Strzelanina w Kentucky, nie żyje trzech policjantów. "Napotkali istne piekło. Nie mieli szans"

Źródło:
PAP, CNN

W mieście Allen w amerykańskim stanie Kentucky uzbrojony w kilka sztuk broni mężczyzna otworzył ogień do policjantów, którzy chcieli wręczyć mu nakaz sądowy. Strzelanina trwała sześć godzin, zginęło trzech funkcjonariuszy i pies policyjny. Rannych zostało sześć osób, w tym pięciu policjantów i jeden cywil. - Był zwykłym terrorystą - mówił o napastniku szeryf hrabstwa Floyd, John Hunt. W piątek zatrzymany mężczyzna, Lance Storz, stanął przed sądem.
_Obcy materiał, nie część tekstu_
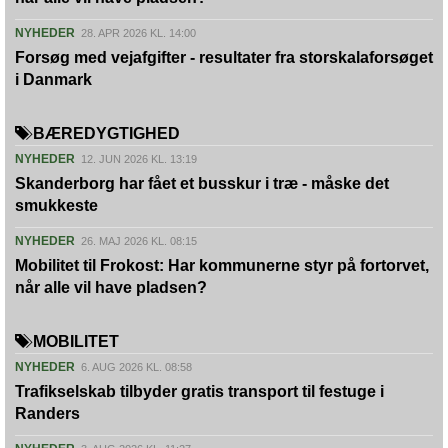
NYHEDER
28. APR 2026 KL. 14:00
Forsøg med vejafgifter - resultater fra storskalaforsøget
i Danmark
BÆREDYGTIGHED
NYHEDER
12. JUN 2026 KL. 13:19
Skanderborg har fået et busskur i træ - måske det
smukkeste
NYHEDER
26. MAJ 2026 KL. 08:15
Mobilitet til Frokost: Har kommunerne styr på fortorvet,
når alle vil have pladsen?
MOBILITET
NYHEDER
6. AUG 2026 KL. 08:58
Trafikselskab tilbyder gratis transport til festuge i
Randers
49-letni Lance Storz nie przyznał się do winy. W piątek stanął przed sądem pod zarzutem morderstw oraz ataku na policyjnego psa, który również zginął od kul. Mężczyzna pozostaje w areszcie hrabstwa Pike. Sąd wyznaczył za niego kaucję w wysokości 10 milionów dolarów. Oskarżonemu zostanie przydzielony obrońca z urzędu.
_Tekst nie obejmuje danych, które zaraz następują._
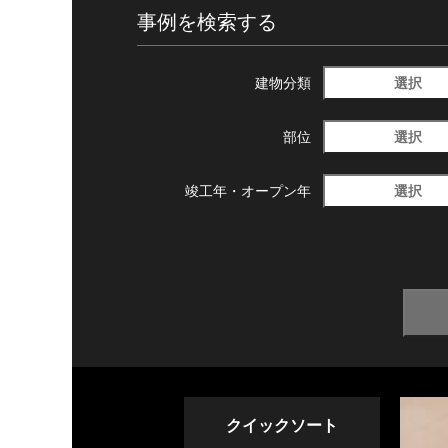
事例を検索する
選択
建物分類
選択
部位
選択
竣工年・
オープン年
クイックソート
Wielogodzinna strzelanina rozpoczęła się, gdy funkcjonariusze usiłowali wręczyć Storzowi nakaz sądowy dotyczący incydentu związanego z przemocą domową.

"Napotkali istne piekło. Nie mieli szans"

- Kiedy tam przybyli, napotkali istne piekło. Nie mieli szans - powiedział szeryf hrabstwa Floyd, John Hunt. Sugerował, że Storz zachowywał się tak, jakby miał plan. - Był po prostu terrorystą na misji - ocenił Hunt. Poinformował, że strzelanina ustała po sześciu godzinach, w wyniku negocjacji z napastnikiem prowadzonych przy pomocy jego rodziny.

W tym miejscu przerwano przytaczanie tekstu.